# fake cop arrested in worcester



## girlcop21 (Jul 20, 2004)

*Man accused of posing as police officer, shaking down motorist*

March 28, 2006

WORCESTER, Mass. --A man posing as a police officer pulled over a motorist on Interstate 290, flashed a badge and extracted a $65 "speeding fine" on the spot, police say.

When the motorist told the "officer" he'd been left with no money for lunch, police say the man gave him back $5, then left in a station wagon.

As the phony cop was leaving, the motorist jotted down his license plate number and called police, who arrested Eric K. Thibodeau three hours later.

Thibodeau, 27, of Worcester, was driving his station wagon west on I-290 at 8 a.m. Monday when he pulled alongside the motorist and motioned for him to pull over. When the motorist stopped he told him he was speeding in a construction zone, said Sgt. Gary J. Quitadamo, spokesman for the Worcester police.

Thibodeau allegedly then told the man he faced a $250 citation or a ride to the police station, and then asked, "How much money to you have?" The man pulled out $65, which the phony officer took, Quitadamo said.

"The victim then said he had no money for lunch now, and needed $5," Quitadamo said. "At this point the man gave $5 back to the victim."

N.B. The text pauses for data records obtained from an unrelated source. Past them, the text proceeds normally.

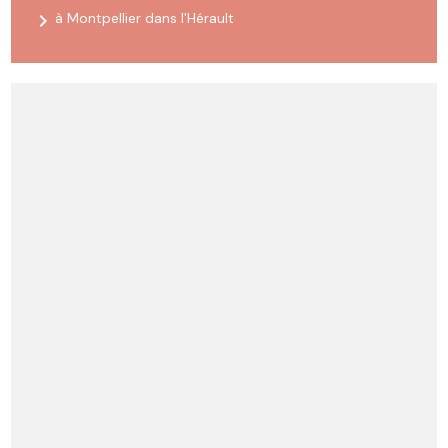
navigate_next
à Montpellier dans l'Hérault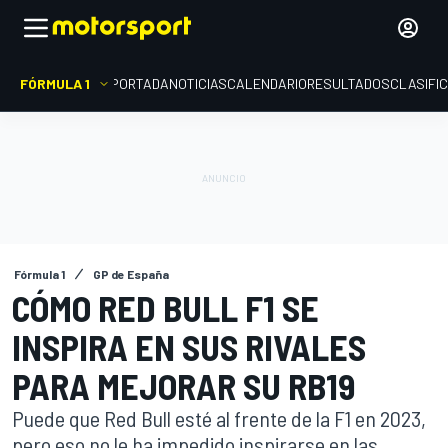
FÓRMULA 1
PORTADA
NOTICIAS
CALENDARIO
RESULTADOS
CLASIFI
Fórmula 1
GP de España
CÓMO RED BULL F1 SE
INSPIRA EN SUS RIVALES
PARA MEJORAR SU RB19
Puede que Red Bull esté al frente de la F1 en 2023,
pero eso no le ha impedido inspirarse en las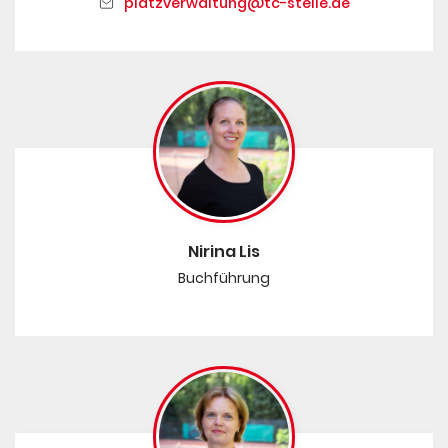
platzverwaltung@tc-stelle.de
Nirina Lis
Buchführung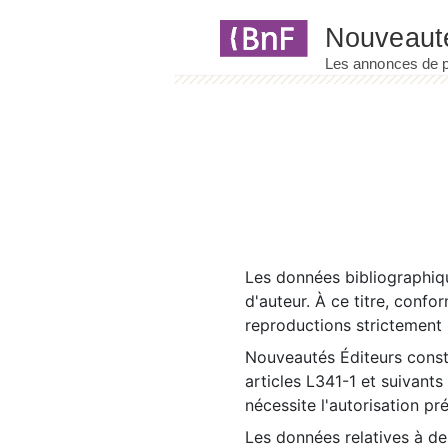
Panneau de gestion des cookies
Les données bibliographiqu
d'auteur. À ce titre, confo
reproductions strictement r
Nouveautés Éditeurs const
articles L341-1 et suivants
nécessite l'autorisation pr
Les données relatives à d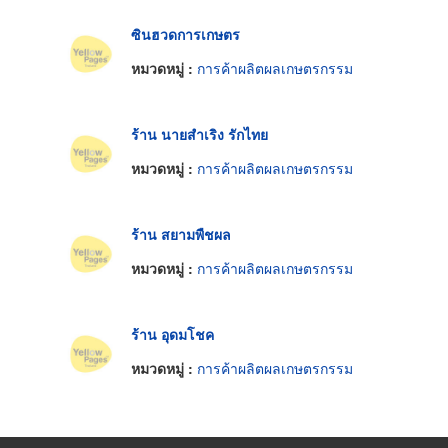
ซินฮวดการเกษตร
หมวดหมู่ :
การค้าผลิตผลเกษตรกรรม
ร้าน นายสำเริง รักไทย
หมวดหมู่ :
การค้าผลิตผลเกษตรกรรม
ร้าน สยามพืชผล
หมวดหมู่ :
การค้าผลิตผลเกษตรกรรม
ร้าน อุดมโชค
หมวดหมู่ :
การค้าผลิตผลเกษตรกรรม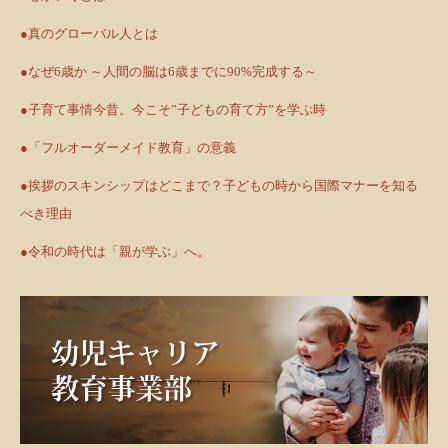
●真のグローバル人とは
●なぜ6歳か ～人間の脳は6歳までに90%完成する～
●子育て事情今昔。今こそ”子どもの育て方”を学ぶ時
●「フルオーダーメイド教育」の意義
●挨拶のスキンシップはどこまで？子どもの時から国際マナーを知る
べき理由
●令和の時代は「親が学ぶ」へ。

Thibodeau has been charged with impersonating a police officer, extortion, disorderly conduct, disturbing the peace and motor vehicle violations.


----------



## lokiluvr (Dec 30, 2004)

Payable now, in cash on the spot, huh?????


----------



## PVD24 (Oct 22, 2003)

Thats how it is in Europe..If you have a nice car and get pulled over, its much easier to pay on the spot then to go through the hassle of taking the ticket.. its very shady over there...


----------



## dcs2244 (Jan 29, 2004)

So too, in dixey...


----------



## sureshot (Mar 22, 2006)

a station wagon? you would think he would have at least gone out and bought some old crown vic

these impersonators never seem to amaze me


----------



## frapmpd24 (Sep 3, 2004)

sureshot said:


> a station wagon? you would think he would have at least gone out and bought some old crown vic
> 
> these impersonators never seem to amaze me


The telegram and gazette article this morning noted it was a brown volvo station wagon and the victim was 53 yrs old. The people that pull over amaze me even more sometimes. Is he that out of touch that he has never seen or been involved in a traffic stop in over five decades. Now... I know police departments use low-pro units, but a brown f'n Volvo??? And paying in cash? It is pretty much common knowledge that you don't pay on the spot.

Note to all you citizenry reading this: If someone pulls along side of you and "whips out a badge", that is the time to get on your cell phone that you have been driving with attached to your ear for the entire ride and call 911 with the plate and a good description. A simple call may prevent something deadly or save you your lunch money. Common Sense people!!! ](*,)


----------



## 2-Delta (Aug 13, 2003)

A poser with a heart, at least he gave back 5 bucks!


----------



## frapmpd24 (Sep 3, 2004)

2-Delta said:


> A poser with a heart, at least he gave back 5 bucks!


The importance of discretion...


----------



## THE RP (Oct 1, 2005)

*The people that pull over amaze me even more sometimes.*

These are also the same people who will keep rambling along in front of you while you're lit up and leaning on the air horn going to an officer help call. And the same people who will either drive into you or over all of your cones at a road job because "it's very confusing".

A brown Volvo is priceless though..The utter stupidity of both parties is monumental..


----------



## dcs2244 (Jan 29, 2004)

I heard the kid tried to buy a CV but lost out at the auction to that CMXYZ outfit...


----------



## rg1283 (Sep 14, 2005)

It was supposed to be painted Electric Blue and French Blue, with the Electric Blue on the Doors the opposite of the MSP Scheme Currently. His lawyer patented it......:BNANA: :ermm:


----------



## SinePari (Aug 15, 2004)

The douchebag's girlfriend said it was an exchange of money for a minor car accident. If so, even more reason to call 911 and get a uni on the scene. 

Cash at an accident = no insurance or license


----------



## Tackleberry22 (Dec 21, 2002)

I'll just say talk about Dumb and Dumber; Hey Harry; oh, Hey Loyd.


----------



## MVS (Jul 2, 2003)

lokiluvr said:


> Payable now, in cash on the spot, huh?????


Do I have to give a receipt? :lol:


----------



## B Corero (Sep 6, 2005)

Im surprised the guys name wasnt Jeff or Chris


----------



## RustyShackleford (Sep 1, 2005)

mtc said:


> I was wondering how long it would take.....












Couldn't resist...


----------



## rg1283 (Sep 14, 2005)

Imagine if 2 rival wacker groups showed up to the same bike race. ASPMC shows up and fights with CMPSA.


----------